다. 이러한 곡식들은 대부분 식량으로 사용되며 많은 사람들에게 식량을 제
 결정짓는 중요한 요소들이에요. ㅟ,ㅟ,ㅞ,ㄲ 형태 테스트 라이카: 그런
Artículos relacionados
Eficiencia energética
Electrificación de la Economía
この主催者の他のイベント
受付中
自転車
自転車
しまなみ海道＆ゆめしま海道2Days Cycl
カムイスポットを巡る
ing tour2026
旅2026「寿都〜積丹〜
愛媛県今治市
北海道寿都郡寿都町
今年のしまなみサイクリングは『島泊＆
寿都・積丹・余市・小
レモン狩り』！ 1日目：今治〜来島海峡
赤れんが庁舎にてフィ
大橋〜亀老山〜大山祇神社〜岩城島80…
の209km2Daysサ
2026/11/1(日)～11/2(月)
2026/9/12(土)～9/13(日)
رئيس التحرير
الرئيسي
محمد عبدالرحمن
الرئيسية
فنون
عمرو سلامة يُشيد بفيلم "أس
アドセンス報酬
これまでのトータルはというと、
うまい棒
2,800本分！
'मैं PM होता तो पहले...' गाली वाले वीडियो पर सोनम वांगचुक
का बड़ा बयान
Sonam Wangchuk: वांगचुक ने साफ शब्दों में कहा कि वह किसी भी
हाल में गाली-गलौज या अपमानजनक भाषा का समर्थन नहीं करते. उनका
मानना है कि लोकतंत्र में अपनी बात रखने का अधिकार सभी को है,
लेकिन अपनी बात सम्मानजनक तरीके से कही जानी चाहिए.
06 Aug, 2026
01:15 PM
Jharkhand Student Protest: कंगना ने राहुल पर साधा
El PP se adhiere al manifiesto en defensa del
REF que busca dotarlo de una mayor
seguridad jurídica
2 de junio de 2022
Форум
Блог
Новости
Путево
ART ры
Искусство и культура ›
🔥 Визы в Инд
□ □ □ □
◆ **EXERCISE DIRECTIONS**: Copy the lines above that hold the word "नजनक".

◆ **PROBLEM SOLUTION**:
हाल में गाली-गलौज या अपमानजनक भाषा का समर्थन नहीं करते. उनका
लेकिन अपनी बात सम्मानजनक तरीके से कही जानी चाहिए.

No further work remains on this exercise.